Critique : Whiplash

Affiche de Whiplash
Full Metal Drums

Fiche

Titre:Whiplash
Réalisateur(s):Damien Chazelle
Scénariste(s):Damien Chazelle
Acteurs:Miles Teller, J.K. Simmons, Melissa Benoist, Paul Reiser
Titre original:Date de sortie:24 / 12 / 2014
Pays:États-UnisBudget:3 300 000 $
Genre:Drame, MusicalDurée:1h 47

Andrew, 19 ans, rêve de devenir l’un des meilleurs batteurs de jazz de sa génération. Mais la concurrence est rude au conservatoire de Manhattan où il s’entraîne avec acharnement. Il a pour objectif d’intégrer le fleuron des orchestres dirigé par Terence Fletcher, professeur féroce et intraitable. Lorsque celui-ci le repère enfin, Andrew se lance, sous sa direction, dans la quête de l’excellence…

Photo de Whiplash

Vernon Schillinger de retour pour nous jouer un mauvais tour.

Critique

Une claque. Une expérience cinématographique rare. Cette année, on avait eu droit à pas mal de bons films. J’avais même bouclé mon top 10 de l’année, il y a quelques semaines. Et voilà que…

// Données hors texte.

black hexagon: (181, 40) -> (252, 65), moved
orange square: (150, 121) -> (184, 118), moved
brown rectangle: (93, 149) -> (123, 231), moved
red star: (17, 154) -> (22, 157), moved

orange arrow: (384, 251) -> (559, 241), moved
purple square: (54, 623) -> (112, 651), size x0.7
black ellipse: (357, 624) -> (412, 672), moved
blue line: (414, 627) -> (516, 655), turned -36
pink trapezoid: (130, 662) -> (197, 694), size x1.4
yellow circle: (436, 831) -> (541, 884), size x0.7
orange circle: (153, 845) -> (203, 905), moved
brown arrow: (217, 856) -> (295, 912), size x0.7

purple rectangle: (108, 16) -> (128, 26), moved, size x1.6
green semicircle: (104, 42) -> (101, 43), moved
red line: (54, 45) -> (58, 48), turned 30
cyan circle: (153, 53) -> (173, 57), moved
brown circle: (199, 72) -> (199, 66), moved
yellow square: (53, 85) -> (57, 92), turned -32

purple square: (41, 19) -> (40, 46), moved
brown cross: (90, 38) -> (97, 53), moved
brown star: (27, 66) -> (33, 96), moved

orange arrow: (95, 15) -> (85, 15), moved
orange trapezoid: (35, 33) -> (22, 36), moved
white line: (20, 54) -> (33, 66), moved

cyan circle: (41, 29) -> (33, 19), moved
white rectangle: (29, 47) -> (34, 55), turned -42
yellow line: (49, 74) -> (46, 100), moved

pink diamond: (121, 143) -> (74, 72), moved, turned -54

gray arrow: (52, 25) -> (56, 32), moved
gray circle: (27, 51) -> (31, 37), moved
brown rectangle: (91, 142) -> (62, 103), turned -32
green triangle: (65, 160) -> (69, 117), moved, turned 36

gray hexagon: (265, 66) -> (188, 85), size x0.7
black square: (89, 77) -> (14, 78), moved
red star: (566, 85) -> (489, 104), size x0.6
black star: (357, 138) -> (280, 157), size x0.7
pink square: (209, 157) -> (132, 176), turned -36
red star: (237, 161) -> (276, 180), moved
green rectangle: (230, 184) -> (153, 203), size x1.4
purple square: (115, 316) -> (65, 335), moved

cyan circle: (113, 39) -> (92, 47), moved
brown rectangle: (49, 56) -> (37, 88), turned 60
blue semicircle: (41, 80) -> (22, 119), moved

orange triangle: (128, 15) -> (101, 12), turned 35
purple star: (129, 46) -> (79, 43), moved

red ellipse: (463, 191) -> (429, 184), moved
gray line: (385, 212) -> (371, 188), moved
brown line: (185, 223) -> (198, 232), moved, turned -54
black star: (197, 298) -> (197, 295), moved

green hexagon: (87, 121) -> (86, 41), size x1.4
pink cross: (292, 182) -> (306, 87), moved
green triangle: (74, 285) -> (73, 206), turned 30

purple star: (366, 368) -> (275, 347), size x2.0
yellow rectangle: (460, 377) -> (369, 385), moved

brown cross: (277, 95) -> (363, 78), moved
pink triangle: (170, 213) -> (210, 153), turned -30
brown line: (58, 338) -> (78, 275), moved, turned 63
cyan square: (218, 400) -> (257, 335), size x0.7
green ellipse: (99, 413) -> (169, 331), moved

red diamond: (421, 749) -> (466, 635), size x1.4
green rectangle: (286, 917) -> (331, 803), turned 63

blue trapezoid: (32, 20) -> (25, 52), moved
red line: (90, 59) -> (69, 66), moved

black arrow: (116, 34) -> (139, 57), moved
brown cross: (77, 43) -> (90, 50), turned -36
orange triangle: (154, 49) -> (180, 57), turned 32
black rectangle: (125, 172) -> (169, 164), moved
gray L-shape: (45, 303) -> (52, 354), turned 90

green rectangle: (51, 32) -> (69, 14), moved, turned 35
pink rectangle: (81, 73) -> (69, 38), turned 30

Et voilà que Whiplash a retenti.

Je suis sorti de la séance, bouleversé. Avec des chatouillements au ventre et la tête à l’envers. Personnellement, je n’aurais jamais cru que ce petit film indépendant écrit et réalisé par l’américain d’origine française Damien Chazelle aurait pu atteindre de tels sommets. Mince, on parle du gars qui a rédigé les scénarios de Grand Piano (Eugenio Mira, 2013) et Le Dernier Exorcisme 2 (Ed Gass-Donnelly, 2013), deux films très mal notés. Pour Whiplash, Damien Chazelle s’est basé sur son expérience scolaire pour composer les personnages d’Andrew Neiman (Miles Teller) et Terence Fletcher (J.K. Simmons). Comme quoi, cracher sur écran ses tripes et sa vie pour atteindre la perfection, ce n’est pas juste un cliché. C’est d’ailleurs le sujet du film du jour.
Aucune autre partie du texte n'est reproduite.